» **Data extract**:

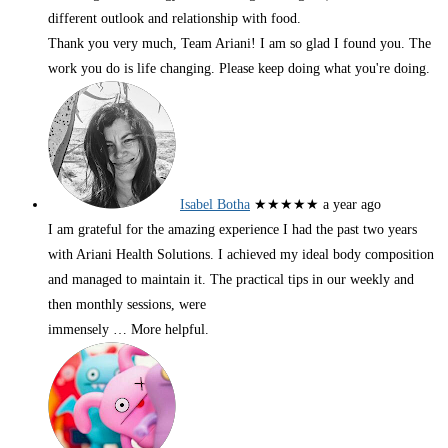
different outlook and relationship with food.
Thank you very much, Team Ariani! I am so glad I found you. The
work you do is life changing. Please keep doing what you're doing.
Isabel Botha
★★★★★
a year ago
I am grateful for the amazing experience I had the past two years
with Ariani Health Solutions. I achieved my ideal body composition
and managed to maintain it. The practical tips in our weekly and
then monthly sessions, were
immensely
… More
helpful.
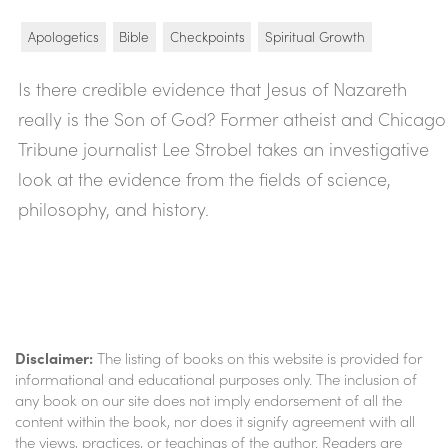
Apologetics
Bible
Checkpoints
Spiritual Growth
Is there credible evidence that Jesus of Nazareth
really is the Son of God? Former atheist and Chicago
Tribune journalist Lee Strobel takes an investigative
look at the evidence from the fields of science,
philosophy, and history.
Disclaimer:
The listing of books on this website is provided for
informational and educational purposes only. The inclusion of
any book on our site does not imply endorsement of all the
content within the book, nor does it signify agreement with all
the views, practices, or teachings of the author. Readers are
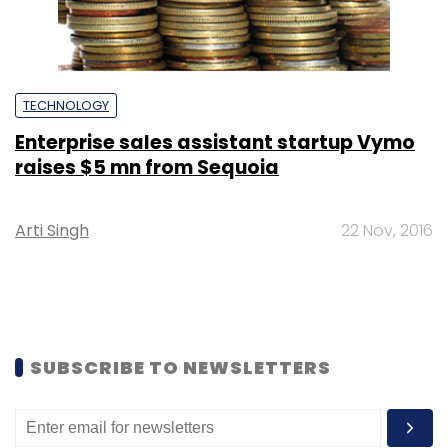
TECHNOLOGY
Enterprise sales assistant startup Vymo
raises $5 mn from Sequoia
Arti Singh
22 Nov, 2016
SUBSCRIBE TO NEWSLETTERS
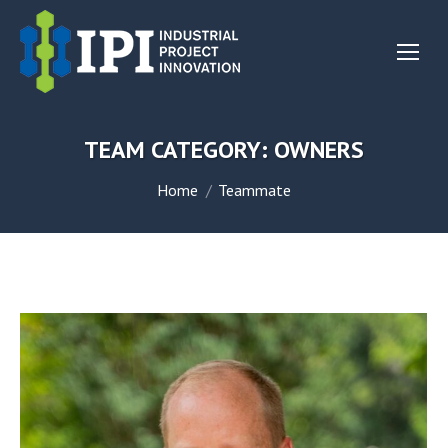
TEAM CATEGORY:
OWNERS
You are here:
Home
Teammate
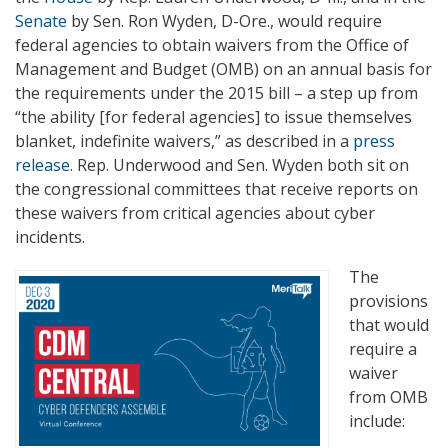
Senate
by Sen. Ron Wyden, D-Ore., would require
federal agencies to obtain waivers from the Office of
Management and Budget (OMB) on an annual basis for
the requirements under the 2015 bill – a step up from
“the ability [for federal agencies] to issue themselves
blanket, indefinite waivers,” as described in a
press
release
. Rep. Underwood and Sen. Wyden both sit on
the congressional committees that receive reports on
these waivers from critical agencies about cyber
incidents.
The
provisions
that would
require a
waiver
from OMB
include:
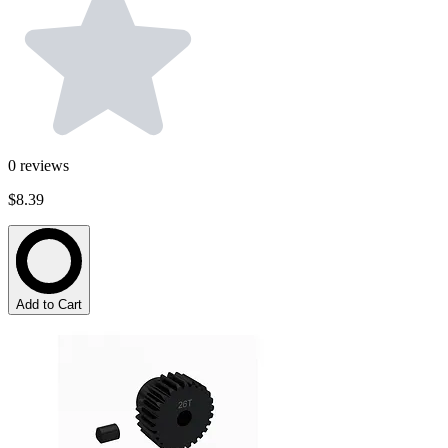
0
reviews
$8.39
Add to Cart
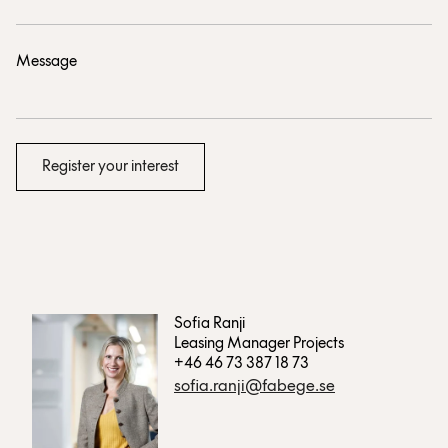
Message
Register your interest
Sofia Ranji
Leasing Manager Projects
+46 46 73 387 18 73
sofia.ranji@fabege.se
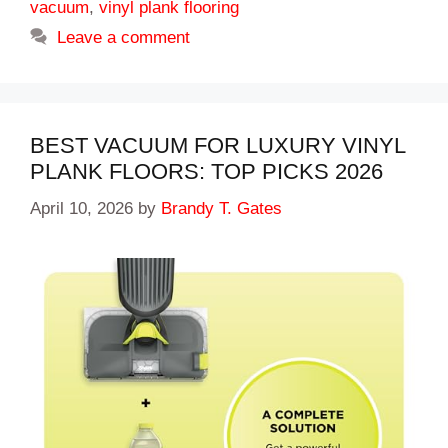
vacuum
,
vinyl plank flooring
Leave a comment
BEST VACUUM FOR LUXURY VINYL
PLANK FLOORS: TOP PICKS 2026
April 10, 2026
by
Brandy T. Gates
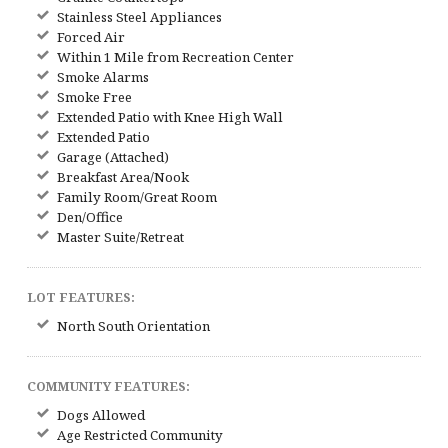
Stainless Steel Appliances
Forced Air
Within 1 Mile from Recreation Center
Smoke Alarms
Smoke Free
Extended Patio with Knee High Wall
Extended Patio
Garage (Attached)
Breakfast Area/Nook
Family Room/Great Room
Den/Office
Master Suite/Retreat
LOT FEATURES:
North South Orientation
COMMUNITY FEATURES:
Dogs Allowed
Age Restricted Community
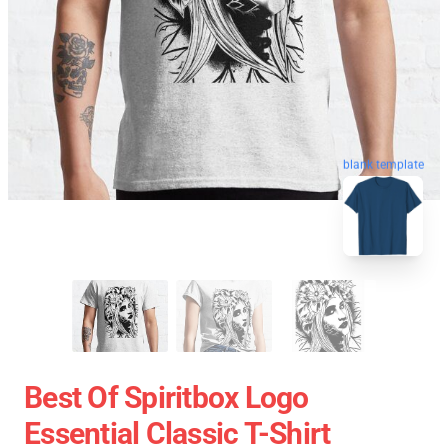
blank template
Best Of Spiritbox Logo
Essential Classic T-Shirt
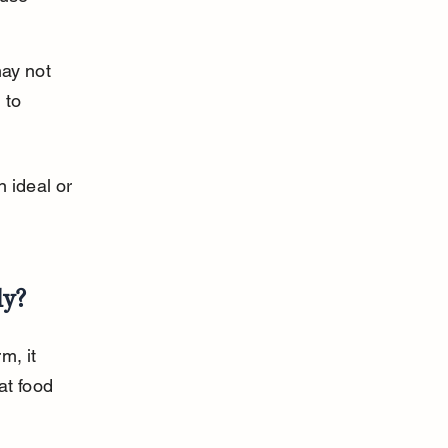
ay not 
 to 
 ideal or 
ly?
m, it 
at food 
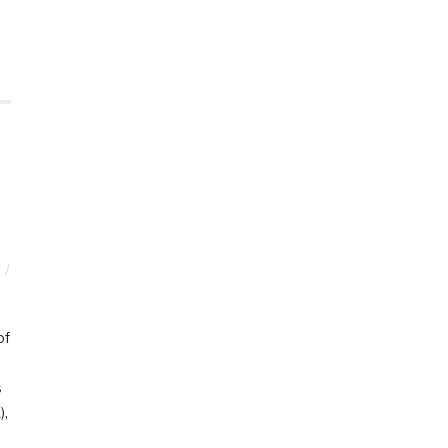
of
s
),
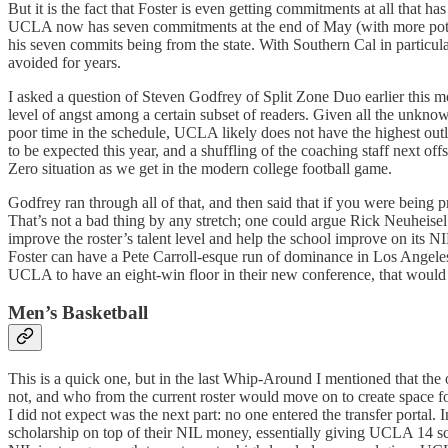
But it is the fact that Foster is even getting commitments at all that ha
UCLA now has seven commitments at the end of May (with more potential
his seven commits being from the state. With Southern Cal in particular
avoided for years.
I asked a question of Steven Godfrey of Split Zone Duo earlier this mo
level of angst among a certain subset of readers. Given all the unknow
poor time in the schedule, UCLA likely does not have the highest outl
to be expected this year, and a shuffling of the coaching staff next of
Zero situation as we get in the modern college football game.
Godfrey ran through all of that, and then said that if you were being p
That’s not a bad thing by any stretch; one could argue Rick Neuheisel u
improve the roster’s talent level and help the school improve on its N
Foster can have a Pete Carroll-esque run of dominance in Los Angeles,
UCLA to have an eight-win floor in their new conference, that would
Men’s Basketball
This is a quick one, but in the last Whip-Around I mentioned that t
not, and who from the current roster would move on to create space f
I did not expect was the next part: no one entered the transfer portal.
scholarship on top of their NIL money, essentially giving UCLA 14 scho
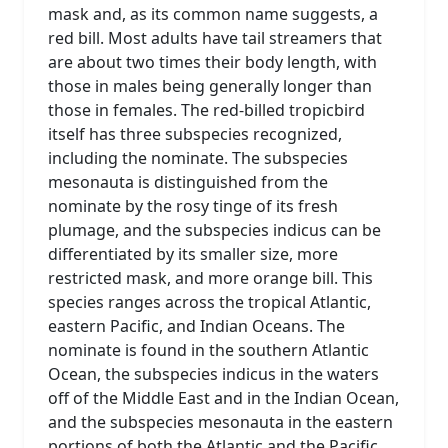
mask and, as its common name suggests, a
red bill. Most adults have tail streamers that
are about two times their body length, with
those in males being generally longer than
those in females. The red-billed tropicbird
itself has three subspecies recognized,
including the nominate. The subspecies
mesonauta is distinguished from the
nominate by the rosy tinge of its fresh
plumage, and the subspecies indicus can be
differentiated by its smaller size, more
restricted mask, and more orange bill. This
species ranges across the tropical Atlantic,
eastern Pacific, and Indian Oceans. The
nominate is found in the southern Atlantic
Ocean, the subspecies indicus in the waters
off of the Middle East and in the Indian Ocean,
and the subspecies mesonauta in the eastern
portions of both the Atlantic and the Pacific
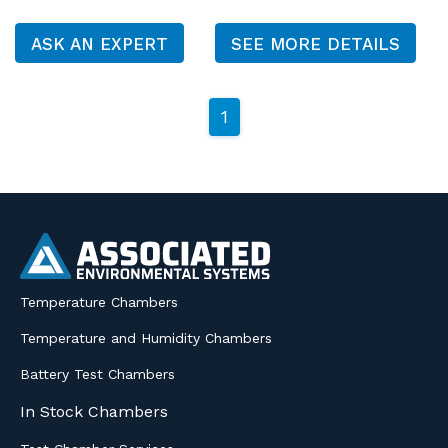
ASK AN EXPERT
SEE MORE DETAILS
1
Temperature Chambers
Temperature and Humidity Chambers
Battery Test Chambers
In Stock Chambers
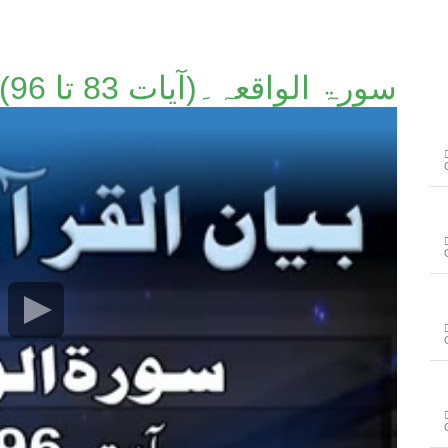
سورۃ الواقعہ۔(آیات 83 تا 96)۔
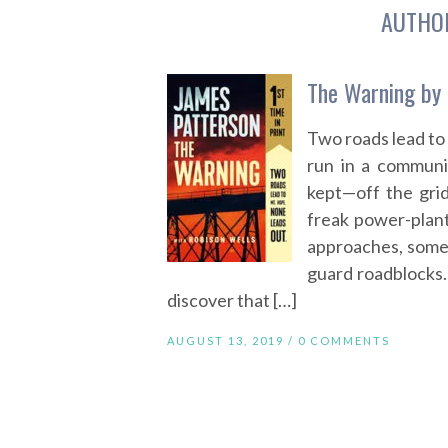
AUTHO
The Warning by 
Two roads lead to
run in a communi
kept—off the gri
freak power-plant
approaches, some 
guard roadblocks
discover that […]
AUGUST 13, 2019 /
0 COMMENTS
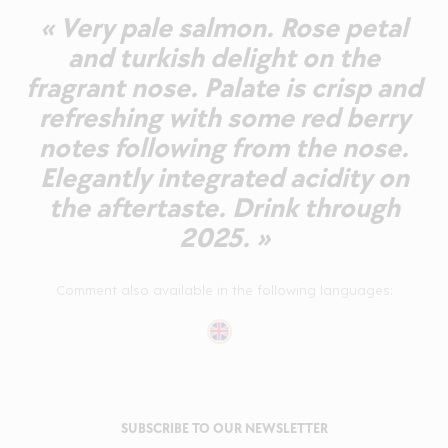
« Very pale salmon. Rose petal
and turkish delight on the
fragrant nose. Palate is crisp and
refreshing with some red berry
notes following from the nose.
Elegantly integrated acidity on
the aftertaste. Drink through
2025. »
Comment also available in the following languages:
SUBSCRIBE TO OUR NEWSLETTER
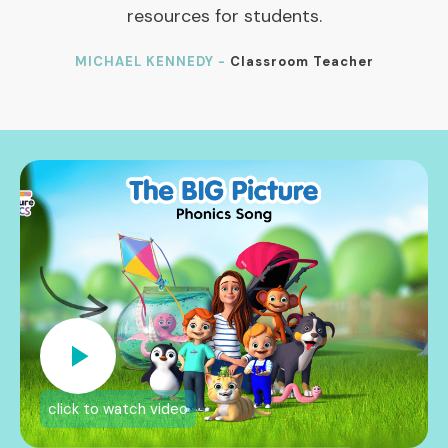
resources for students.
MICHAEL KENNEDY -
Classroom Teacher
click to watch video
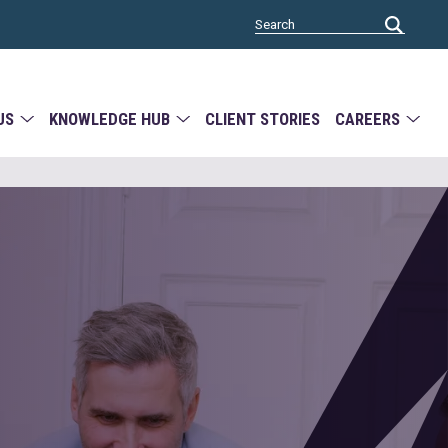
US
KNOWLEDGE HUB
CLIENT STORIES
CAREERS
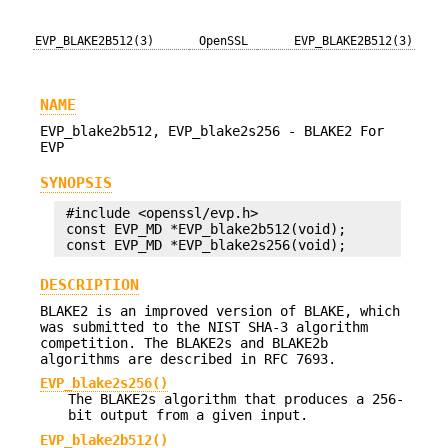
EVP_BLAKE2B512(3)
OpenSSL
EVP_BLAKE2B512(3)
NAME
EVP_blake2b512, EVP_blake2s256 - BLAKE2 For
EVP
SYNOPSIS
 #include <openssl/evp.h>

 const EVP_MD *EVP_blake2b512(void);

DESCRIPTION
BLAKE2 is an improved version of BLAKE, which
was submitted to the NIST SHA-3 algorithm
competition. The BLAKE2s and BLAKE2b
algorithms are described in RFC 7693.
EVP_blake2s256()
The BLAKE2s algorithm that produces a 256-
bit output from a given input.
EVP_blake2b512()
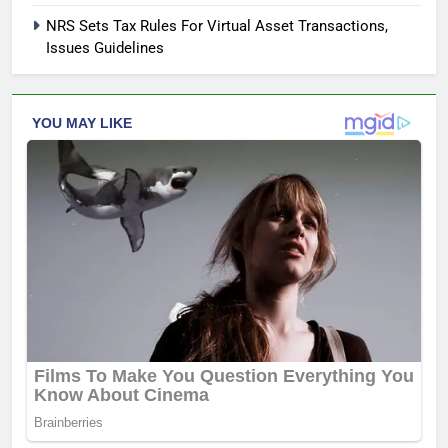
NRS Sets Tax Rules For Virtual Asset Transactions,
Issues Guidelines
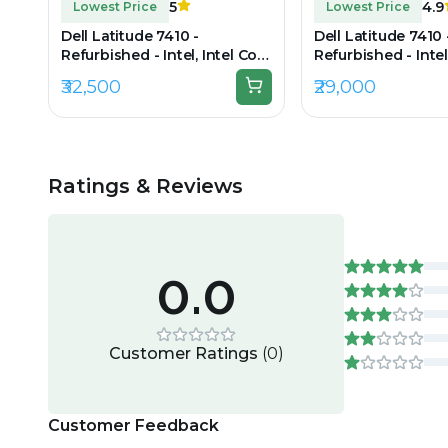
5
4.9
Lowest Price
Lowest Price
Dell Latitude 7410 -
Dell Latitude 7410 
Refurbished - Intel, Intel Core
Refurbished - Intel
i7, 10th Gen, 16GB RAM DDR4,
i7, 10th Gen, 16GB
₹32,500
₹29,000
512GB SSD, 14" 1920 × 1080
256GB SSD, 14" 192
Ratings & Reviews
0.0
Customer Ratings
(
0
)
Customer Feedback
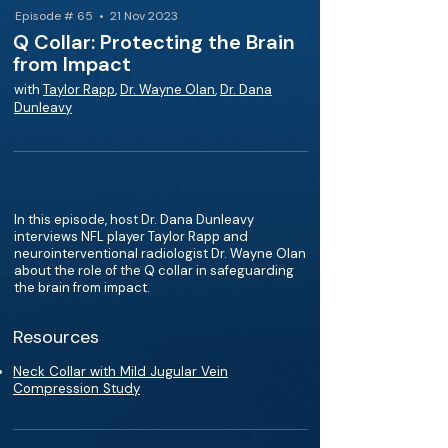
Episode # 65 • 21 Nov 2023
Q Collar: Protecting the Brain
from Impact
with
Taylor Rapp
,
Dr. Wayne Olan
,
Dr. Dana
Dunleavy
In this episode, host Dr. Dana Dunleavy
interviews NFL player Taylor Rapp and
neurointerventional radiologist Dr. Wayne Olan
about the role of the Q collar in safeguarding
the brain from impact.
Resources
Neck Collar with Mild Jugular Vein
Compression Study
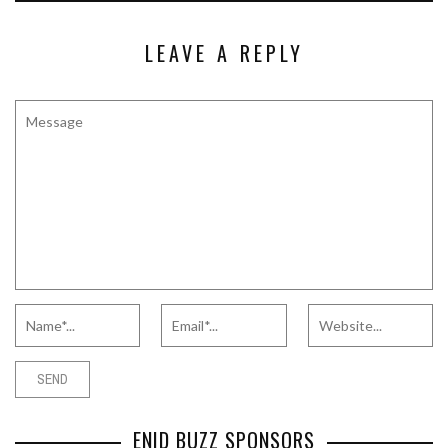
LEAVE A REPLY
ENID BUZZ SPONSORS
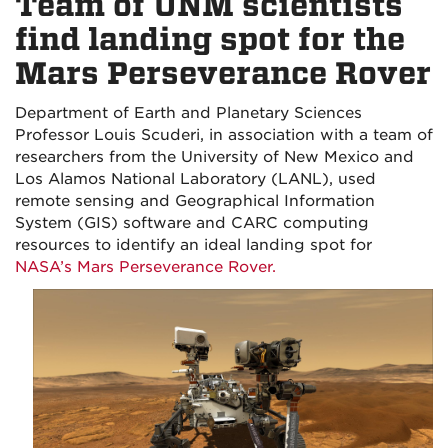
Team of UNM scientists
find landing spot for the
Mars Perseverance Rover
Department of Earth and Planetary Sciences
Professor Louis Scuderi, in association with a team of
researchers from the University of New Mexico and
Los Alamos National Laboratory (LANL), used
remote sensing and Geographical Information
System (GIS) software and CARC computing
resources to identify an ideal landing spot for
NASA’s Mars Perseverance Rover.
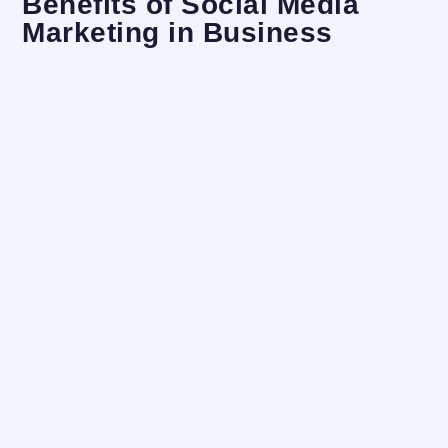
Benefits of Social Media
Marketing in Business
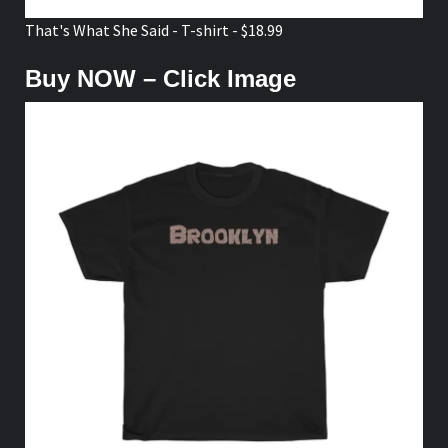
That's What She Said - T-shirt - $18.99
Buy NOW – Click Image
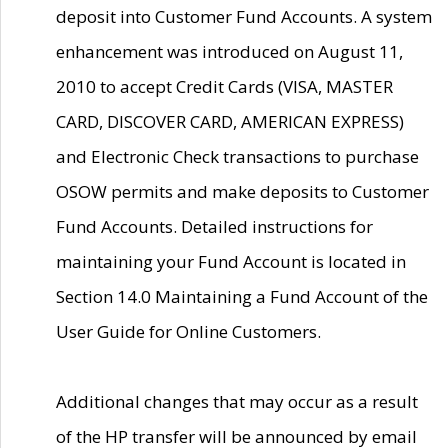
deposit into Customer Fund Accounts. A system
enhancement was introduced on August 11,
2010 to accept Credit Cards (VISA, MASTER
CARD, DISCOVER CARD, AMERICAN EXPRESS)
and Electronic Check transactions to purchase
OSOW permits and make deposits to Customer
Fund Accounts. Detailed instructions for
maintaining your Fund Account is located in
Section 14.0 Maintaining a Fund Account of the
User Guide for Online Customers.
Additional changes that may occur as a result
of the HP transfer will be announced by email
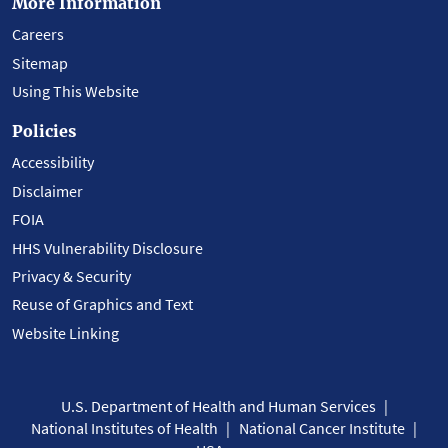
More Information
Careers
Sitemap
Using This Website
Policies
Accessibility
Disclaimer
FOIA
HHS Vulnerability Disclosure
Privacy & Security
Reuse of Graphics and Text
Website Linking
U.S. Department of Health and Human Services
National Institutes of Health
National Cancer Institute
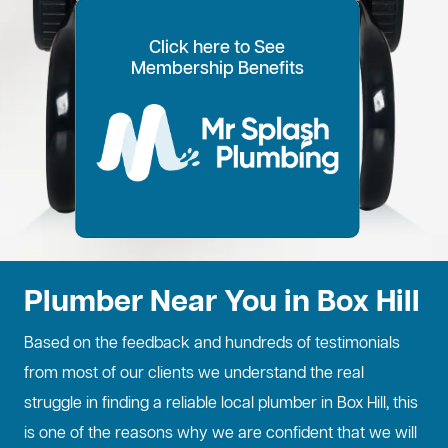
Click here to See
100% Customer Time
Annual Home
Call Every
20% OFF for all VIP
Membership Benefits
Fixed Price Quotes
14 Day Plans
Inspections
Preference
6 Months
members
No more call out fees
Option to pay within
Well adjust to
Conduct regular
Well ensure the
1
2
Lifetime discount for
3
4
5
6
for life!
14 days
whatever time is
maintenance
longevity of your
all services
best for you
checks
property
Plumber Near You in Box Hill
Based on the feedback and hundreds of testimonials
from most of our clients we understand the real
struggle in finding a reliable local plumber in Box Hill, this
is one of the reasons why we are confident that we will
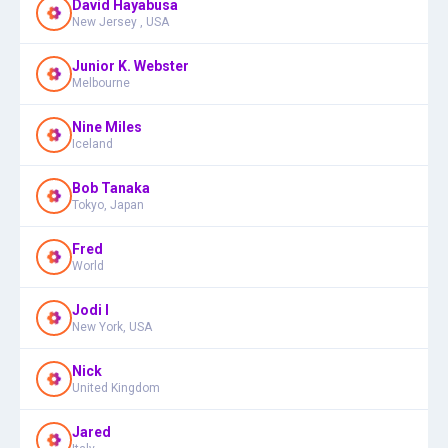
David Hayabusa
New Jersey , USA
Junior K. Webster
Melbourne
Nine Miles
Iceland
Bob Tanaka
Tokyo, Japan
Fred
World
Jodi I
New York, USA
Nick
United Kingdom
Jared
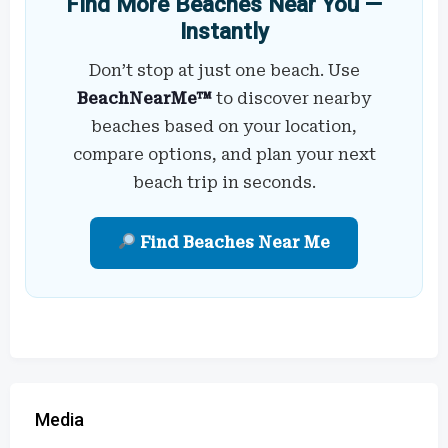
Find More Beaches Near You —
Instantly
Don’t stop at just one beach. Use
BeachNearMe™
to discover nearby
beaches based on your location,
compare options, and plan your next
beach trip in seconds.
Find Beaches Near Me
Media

» **Problem**:
Please output exactly the lines between the one holding "really is the" and the one holding "informational and educational" in the records above, inclusive, and nothing more.

» **Your solution**:
really is the Son of God? Former atheist and Chicago
Tribune journalist Lee Strobel takes an investigative
look at the evidence from the fields of science,
philosophy, and history.
Disclaimer:
The listing of books on this website is provided for
informational and educational purposes only. The inclusion of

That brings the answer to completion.